Tuesday, September 22, 2015

Bye Felicia: Bidding Adieu to Daily Fantasy Leagues

If you have eyes, ears or basic cable television, you don't need me to tell you what DraftKings is. Or FanDuel. Or whatever terrible equivalent to either of those that Yahoo is pandering to you all like a dejected Jehovah's witness at your doorstep on a Saturday morning.

I don't know about you, but I'm sick of the whole lot.

It's not that I'm not into selling my soul (easy choice, I don't have one) or my Sundays to a fantasy world where I "own" players that play for the sole purpose of scoring me points to beat my friends based on a point scale set sometime in the summer, otherwise known as the WORST TIME IN ALL OF SPORTS. It's not that, because I really enjoy fantasy football. I play in multiple leagues, I watch a show loosely based on the subject, and I make bets on the outcomes of seasons I have very limited control over. It's all part of the experience for me.

Do you want to know what's the best part of all that experience? I chose to do it all, it wasn't shoved in my face relentlessly until I was too pissed off to ignore it, which is apparently the marking strategy of these daily fantasy leagues. I can't claim ignorance at this point, I know full well of what these leagues are, and yet I haven't considered joining one for one second. And yet I cannot escape the ads for these companies, try as I might.

A quick listing of the places I have been ambushed by DraftKings ads...

1. Cable TV (sports channels are, no surprise, the worst offenders)
2. Youtube Ads
3. Webpage Ads
4. Weekly fantasy columns on ESPN

I'm not surprised by the first three, it's entirely plausible and expected that the popular media formats will be the first to be gripped by any new company looking to advertise, but when I headed to my favorite weekly fantasy column, I was (perhaps naively) expecting it to be free of the DraftKings bullshit that had penetrated everything around me to that point.

Boy, was I wrong. I was more wrong than Columbus thinking he had made landfall in India. More wrong than Julius Caesar thinking Brutus was his friend. More wrong even than everyone in America thinking the entire cast of Grey's Anatomy wasn't inexplicably going to die over the course of the show.

Matthew Berry, one of the more entertaining fantasy sports columnists I've ever devoted time to following, is a realist. He, unlike most of the sitting members of the U.S Congress, isn't sure why he gets paid to do what he does, but that's neither here nor there. There's no complicated way to say this, so I'll just say it. In his week 1 column, he sold out big time. The entire thing read like one big advertisement to DraftKings, and his fans, the loyal, motley crew that they are, were furious.

Now, I get what it's like to be a company man. I get that ESPN and DraftKings have a sponsorship deal, and I get that Matthew Berry is not just a paid spokesperson for DraftKings, but also an avid player of daily fantasy leagues. Different strokes for different folks, right?

Well, sort of.

Do you know who the first people to force something daily relating to money on somebody else were?

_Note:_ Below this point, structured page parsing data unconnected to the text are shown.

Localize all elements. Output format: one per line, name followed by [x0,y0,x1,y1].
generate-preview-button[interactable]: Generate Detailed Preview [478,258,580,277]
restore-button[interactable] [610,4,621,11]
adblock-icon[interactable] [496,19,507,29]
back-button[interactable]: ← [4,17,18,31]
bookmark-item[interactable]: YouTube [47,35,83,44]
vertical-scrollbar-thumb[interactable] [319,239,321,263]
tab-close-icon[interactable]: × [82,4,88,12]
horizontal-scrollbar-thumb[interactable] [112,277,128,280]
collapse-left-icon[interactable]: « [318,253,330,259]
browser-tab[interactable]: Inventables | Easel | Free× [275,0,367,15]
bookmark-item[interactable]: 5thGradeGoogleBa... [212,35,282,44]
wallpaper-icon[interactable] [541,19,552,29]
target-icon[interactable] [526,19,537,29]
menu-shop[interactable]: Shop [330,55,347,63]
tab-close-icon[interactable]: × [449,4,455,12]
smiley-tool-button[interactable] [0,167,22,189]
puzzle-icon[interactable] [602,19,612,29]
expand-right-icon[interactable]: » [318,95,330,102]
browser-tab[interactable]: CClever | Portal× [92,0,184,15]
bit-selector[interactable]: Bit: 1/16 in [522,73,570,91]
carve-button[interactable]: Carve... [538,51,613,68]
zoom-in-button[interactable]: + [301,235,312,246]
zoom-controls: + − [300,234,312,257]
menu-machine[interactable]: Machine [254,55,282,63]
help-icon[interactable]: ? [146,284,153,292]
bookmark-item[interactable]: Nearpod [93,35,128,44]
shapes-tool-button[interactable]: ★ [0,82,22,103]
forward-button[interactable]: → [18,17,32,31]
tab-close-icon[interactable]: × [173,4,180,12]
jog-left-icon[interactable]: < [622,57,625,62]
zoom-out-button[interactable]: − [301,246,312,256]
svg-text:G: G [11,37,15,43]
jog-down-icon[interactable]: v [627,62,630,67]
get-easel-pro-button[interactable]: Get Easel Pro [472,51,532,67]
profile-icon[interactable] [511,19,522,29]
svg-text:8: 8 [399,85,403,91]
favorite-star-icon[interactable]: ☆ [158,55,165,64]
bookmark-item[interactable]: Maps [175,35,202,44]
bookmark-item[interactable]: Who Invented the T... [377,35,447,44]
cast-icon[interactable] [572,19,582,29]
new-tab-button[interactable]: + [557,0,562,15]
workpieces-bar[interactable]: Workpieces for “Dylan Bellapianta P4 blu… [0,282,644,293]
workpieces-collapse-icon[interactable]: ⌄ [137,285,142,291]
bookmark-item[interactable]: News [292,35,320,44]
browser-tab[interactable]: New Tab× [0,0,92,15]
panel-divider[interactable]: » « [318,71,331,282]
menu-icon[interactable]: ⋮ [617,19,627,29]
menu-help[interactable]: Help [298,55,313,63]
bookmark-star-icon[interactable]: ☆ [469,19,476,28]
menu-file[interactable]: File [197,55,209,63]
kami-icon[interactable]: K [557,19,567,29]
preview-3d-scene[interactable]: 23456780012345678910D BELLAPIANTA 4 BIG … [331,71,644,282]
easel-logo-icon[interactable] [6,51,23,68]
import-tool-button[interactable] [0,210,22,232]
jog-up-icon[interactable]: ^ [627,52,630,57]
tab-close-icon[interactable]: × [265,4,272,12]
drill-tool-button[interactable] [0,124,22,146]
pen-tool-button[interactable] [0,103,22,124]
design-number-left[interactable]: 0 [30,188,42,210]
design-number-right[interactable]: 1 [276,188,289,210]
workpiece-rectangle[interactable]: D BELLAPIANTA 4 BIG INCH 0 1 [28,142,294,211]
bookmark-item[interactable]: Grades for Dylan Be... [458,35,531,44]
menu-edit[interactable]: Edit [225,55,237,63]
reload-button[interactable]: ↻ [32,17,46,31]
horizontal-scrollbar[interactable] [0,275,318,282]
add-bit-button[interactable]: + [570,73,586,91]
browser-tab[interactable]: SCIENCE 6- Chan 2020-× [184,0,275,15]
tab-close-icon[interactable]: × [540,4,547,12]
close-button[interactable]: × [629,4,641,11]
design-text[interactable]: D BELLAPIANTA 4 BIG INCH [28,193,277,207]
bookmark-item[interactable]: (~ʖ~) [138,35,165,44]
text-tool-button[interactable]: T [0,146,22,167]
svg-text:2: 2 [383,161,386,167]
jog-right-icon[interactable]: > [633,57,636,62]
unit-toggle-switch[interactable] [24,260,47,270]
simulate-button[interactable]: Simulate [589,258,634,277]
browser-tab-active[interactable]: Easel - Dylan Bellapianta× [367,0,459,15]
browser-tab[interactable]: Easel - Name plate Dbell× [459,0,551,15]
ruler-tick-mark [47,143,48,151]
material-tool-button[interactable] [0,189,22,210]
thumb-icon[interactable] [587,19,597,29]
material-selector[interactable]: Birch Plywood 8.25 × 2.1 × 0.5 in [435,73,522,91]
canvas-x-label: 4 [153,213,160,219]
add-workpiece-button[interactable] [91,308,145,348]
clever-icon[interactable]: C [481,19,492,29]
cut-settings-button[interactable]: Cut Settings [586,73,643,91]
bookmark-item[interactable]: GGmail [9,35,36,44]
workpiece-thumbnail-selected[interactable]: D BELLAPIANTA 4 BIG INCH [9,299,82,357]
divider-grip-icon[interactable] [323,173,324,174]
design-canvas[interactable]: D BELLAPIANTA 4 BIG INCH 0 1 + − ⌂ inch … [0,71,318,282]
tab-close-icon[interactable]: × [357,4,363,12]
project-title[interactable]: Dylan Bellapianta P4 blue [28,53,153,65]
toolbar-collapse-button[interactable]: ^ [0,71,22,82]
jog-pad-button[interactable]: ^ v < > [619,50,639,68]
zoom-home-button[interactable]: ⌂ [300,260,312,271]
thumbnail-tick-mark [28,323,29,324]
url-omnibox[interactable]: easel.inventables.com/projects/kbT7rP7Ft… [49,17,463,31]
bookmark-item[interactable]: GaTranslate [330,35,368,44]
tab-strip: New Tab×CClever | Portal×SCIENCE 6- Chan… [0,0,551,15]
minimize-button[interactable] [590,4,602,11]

The British circa 1776, that's who. And guess what, there was even a King involved. Coincidence? I think not.

Colonists have no use for your tyrannical daily fantasy leagues.Season long or bust. 

My friends, I want you to be free. I want you to be the flowing mane of Nicholas Cage in Con-Air free, I want you to be the name of french fries in France post 9/11 free. I want you to be Scotland at the end of Braveheart, give or take a few years free. Free of the pressure to join something you have absolutely no interest in joining.

 In middle school they told me I didn't have to join a gang if I was asked to do so. I'm telling you now that you DO NOT have to join the throngs (if you believe the commercials) of people winning millions of dollars (if you REALLY believe the commercials) playing in a daily fantasy league. You can be totally free of that pressure if you truly believe in yourself.

Not really though, it's all run by money, you'll see ads for daily fantasy leagues until you die, or until Congress decides to classify it as sports gambling and therefore illegal, and honestly, there's a better chance of a bunch of British dudes throwing away all of your tea than happening anytime soon.